Relevant to a recent comment discussion, words of wisdom from Judge Easterbrook in IFC Credit Corp. v. United Business & Indus. Federal Credit Union:
Ever since Carnival Cruise Lines, Inc. v. Shute, 499 U.S. 585 (1991), enforced a forum-selection clause printed in tiny type on the back of a cruise-ship ticket, it has been hard to find decisions holding terms invalid on the ground that something is wrong with non-negotiable terms in form contracts. See also, e.g., Gilmer v. Interstate/Johnson Lane Corp., 500 U.S. 20, 32 (1991) (unequal bargaining power does not justify refusal to enforce an arbitration clause in a form contract); Seawright v. American General Financial Services, Inc., 507 F.3d 967 (6th Cir.2007). As long as the market is competitive, sellers must adopt terms that buyers find acceptable; onerous terms just lead to lower prices. See, e.g., Hill v. Gateway 2000, Inc., 105 F.3d 1147 (7th Cir.1997); ProCD, Inc. v. Zeidenberg, 86 F.3d 1447 (7th Cir.1996); George L. Priest, A Theory of the Consumer Product Warranty, 90 Yale L.J. 1297 (1981). If buyers prefer juries, then an agreement waiving a jury comes with a lower price to compensate buyers for the loss-though if bench trials reduce the cost of litigation, then sellers may be better off even at the lower price, for they may save more in legal expenses than they forego in receipts from customers.
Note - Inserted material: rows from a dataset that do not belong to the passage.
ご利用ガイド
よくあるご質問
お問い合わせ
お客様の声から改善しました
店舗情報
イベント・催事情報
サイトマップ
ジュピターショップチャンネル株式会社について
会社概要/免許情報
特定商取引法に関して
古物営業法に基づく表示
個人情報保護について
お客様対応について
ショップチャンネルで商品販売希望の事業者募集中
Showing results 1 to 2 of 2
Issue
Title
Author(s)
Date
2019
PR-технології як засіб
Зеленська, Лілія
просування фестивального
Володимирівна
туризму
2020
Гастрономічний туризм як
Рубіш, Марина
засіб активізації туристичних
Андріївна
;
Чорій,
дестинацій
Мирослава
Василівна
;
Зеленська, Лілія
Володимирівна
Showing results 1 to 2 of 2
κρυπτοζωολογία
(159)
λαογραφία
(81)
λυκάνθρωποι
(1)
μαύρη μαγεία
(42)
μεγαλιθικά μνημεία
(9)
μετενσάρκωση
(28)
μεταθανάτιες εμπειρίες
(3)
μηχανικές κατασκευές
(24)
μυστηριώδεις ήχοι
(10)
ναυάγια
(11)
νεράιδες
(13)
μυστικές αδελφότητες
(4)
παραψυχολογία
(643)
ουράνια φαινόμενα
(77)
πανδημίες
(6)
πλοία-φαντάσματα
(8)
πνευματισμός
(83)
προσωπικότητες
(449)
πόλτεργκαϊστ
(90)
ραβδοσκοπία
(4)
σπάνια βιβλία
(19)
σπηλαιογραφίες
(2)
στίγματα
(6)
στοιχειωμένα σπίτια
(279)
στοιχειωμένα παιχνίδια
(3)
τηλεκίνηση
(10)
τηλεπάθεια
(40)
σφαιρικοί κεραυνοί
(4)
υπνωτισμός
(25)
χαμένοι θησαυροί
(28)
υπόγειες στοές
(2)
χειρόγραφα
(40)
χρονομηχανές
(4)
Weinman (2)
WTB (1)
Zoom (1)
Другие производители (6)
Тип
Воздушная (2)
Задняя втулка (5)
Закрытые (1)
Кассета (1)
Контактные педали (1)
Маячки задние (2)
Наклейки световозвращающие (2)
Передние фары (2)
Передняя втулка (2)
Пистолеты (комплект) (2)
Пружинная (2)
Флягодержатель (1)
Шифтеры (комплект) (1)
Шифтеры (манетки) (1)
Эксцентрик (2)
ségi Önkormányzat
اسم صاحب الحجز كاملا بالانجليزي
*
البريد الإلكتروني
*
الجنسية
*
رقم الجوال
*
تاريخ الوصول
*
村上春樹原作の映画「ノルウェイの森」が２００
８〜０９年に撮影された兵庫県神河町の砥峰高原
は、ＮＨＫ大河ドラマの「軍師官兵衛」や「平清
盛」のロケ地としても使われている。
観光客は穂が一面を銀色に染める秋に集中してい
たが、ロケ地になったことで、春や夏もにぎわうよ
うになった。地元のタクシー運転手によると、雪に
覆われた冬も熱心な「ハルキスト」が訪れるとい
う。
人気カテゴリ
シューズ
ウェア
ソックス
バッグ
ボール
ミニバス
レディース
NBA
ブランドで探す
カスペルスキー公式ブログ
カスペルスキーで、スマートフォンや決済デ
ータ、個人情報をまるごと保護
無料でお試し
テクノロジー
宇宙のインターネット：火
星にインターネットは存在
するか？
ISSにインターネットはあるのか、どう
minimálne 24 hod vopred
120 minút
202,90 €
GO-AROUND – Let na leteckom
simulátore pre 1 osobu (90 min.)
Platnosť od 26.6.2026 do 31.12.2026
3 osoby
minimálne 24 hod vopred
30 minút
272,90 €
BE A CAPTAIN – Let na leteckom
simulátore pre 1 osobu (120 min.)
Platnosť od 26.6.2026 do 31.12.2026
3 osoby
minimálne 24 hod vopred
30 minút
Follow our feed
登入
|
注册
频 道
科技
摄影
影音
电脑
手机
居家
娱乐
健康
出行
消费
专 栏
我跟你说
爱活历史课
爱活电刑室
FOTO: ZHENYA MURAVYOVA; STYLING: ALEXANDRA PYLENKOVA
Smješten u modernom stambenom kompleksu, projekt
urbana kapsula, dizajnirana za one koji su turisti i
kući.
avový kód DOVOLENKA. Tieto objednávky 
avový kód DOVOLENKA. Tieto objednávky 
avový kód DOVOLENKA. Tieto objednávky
There is no difference in principle between the content of a seller’s form contract and the content of that seller’s products. The judiciary does not monitor the content of the products, demanding that a telecom switch provide 50 circuits even though the seller promised (and delivered) 40 circuits. It does not matter that the seller’s offer was non-negotiable (if, say, it offered 40-circuit boxes and 100-circuit boxes, but nothing in between); just so with procedural clauses, such as jury waivers. As long as the price is negotiable and the customer may shop elsewhere, consumer protection comes from competition rather than judicial intervention. Making the institution of contract unreliable by trying to adjust matters ex post in favor of the weaker party will just make weaker parties worse off in the long run. Original Great American Chocolate Chip Cookie Co. v. River Valley Cookies, Ltd., 970 F.2d 273, 282 (7th Cir.1992) (“The idea that favoring one side or the other in a class of contract disputes can redistribute wealth is one of the most persistent illusions of judicial power. It comes from failing to consider the full consequences of legal decisions. Courts deciding contract cases cannot durably shift the balance of advantages to the weaker side of the market; they can only make contracts more costly to that side in the future, because [the other side] will demand compensation for bearing onerous terms.”).